# do i need to format dvd+rw?



## dvdmark (Nov 16, 2006)

I bought a stack of DVD+RWs, but my computer won't read them. I've had a DVD+RW in there before, but I can't remember how I got it to work (maybe it just worked by itself?). I also bought some DVD+Rs and DVD-RWs before, and these don't work. DVD-R works fine. Do I need special software to format them?


----------



## Draken (Oct 5, 2006)

It's a good idea to make sure your DVD drive can read them all. A while ago some DVD drives could only do + and others do -, but these days you can get multi combo. Do you know what model it is? I can then find what you need and tell you what type of DVD's you can use.


----------



## JohnWill (Oct 19, 2002)

It really depends on how you're writing the disks. If you're using a packet writing driver (the most unreliable way to store data IMO), then they are formatted. If you're just using a standard burning applications to store data on the RW disks, you don't format them first.
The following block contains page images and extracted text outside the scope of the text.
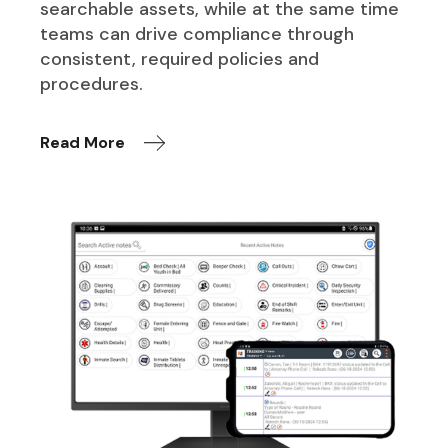
searchable assets, while at the same time
teams can drive compliance through
consistent, required policies and
procedures.
Read More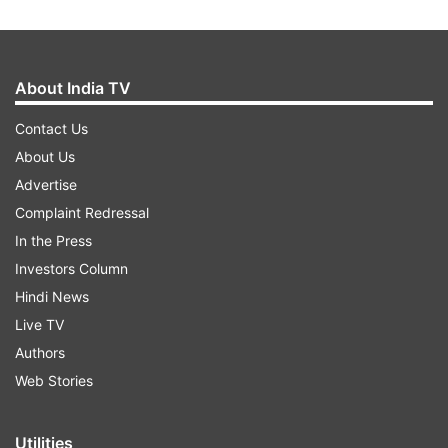
About India TV
Contact Us
About Us
Advertise
Complaint Redressal
In the Press
Investors Column
Hindi News
Live TV
Authors
Web Stories
Utilities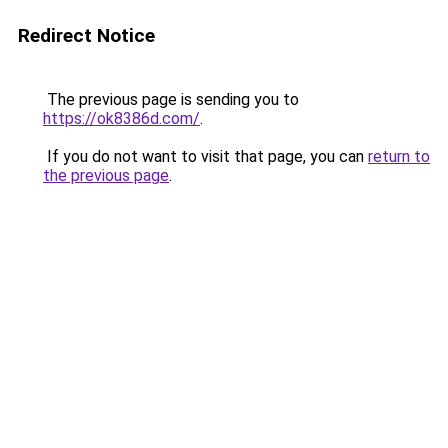
Redirect Notice
The previous page is sending you to
https://ok8386d.com/
.
If you do not want to visit that page, you can
return to
the previous page
.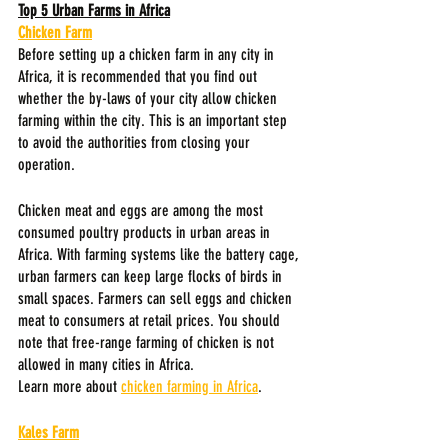
Top 5 Urban Farms in Africa
Chicken Farm
Before setting up a chicken farm in any city in 
Africa, it is recommended that you find out 
whether the by-laws of your city allow chicken 
farming within the city. This is an important step 
to avoid the authorities from closing your 
operation.
Chicken meat and eggs are among the most 
consumed poultry products in urban areas in 
Africa. With farming systems like the battery cage, 
urban farmers can keep large flocks of birds in 
small spaces. Farmers can sell eggs and chicken 
meat to consumers at retail prices. You should 
note that free-range farming of chicken is not 
allowed in many cities in Africa.
Learn more about 
chicken farming in Africa
.
Kales Farm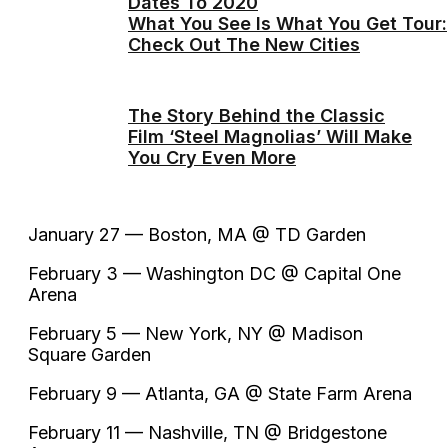
Dates To 2020
What You See Is What You Get Tour:
Check Out The New Cities
The Story Behind the Classic
Film ‘Steel Magnolias’ Will Make
You Cry Even More
January 27 — Boston, MA @ TD Garden
February 3 — Washington DC @ Capital One
Arena
February 5 — New York, NY @ Madison
Square Garden
February 9 — Atlanta, GA @ State Farm Arena
February 11 — Nashville, TN @ Bridgestone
Download Nero InfoTool and post the display of the drive characteristics, this will tell us what your drive is capable of. Here's what I see for mine...


----------



## dvdmark (Nov 16, 2006)

Thanks, guys. I appreciate it. I've downloaded Nero Infotool and will check it over the weekend. Great forum, by the way. Same-day response. Awesome!


----------



## JohnWill (Oct 19, 2002)

We're trying hard to retain our awesome crown.


----------